## Exercise
Search the records for the string "Herren". Copy each line where it occurs.

## Dataset excerpts

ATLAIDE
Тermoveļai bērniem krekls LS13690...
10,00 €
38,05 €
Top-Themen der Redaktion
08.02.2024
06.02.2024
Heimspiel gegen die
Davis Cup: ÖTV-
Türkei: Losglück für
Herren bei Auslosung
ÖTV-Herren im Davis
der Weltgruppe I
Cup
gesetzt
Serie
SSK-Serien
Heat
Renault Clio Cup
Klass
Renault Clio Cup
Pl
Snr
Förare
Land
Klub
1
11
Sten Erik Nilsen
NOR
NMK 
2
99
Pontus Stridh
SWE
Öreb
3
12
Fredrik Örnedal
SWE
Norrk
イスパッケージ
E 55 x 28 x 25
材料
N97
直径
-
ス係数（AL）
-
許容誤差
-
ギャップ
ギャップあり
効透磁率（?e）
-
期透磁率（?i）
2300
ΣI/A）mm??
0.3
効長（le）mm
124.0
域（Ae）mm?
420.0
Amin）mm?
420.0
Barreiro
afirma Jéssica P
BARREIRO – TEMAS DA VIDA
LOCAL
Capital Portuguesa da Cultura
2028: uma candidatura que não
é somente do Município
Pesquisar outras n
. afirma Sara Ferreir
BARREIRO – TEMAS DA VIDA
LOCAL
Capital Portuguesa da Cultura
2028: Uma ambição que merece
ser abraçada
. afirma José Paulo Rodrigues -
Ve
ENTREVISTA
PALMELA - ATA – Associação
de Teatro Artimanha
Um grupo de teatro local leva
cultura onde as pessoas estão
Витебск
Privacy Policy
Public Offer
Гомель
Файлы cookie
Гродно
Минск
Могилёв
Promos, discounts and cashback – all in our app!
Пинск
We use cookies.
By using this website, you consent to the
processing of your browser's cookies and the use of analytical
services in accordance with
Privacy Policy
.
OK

## Response for this exercise
Herren bei Auslosung
ÖTV-Herren im Davis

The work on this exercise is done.